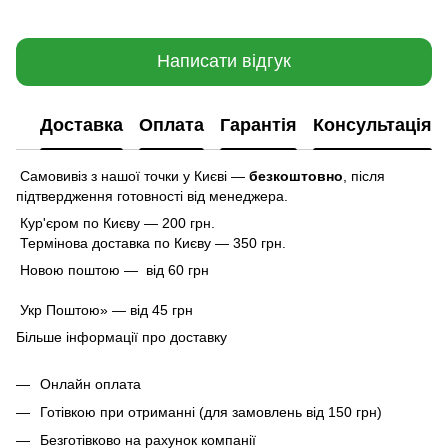
Написати відгук
Доставка
Оплата
Гарантія
Консультація
Самовивіз з нашої точки у Києві —
безкоштовно
,
після
підтвердження готовності від менеджера.
Кур'єром по Києву — 200 грн.
Термінова доставка по Києву — 350 грн.
Новою поштою — від 60 грн
Укр Поштою» — від 45 грн
Більше інформації про доставку
Онлайн оплата
Готівкою при отриманні (для замовлень від 150 грн)
Безготівково на рахунок компанії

* ACTIVITY
Only the entries themselves should be output, word for word, with all pictures omitted.

* OUTPUT
Написати відгук
Доставка
Оплата
Гарантія
Консультація
Самовивіз з нашої точки у Києві —
безкоштовно
,
після
підтвердження готовності від менеджера.
Кур'єром по Києву — 200 грн.
Термінова доставка по Києву — 350 грн.
Новою поштою — від 60 грн
Укр Поштою» — від 45 грн
Більше інформації про доставку
Онлайн оплата
Готівкою при отриманні (для замовлень від 150 грн)
Безготівково на рахунок компанії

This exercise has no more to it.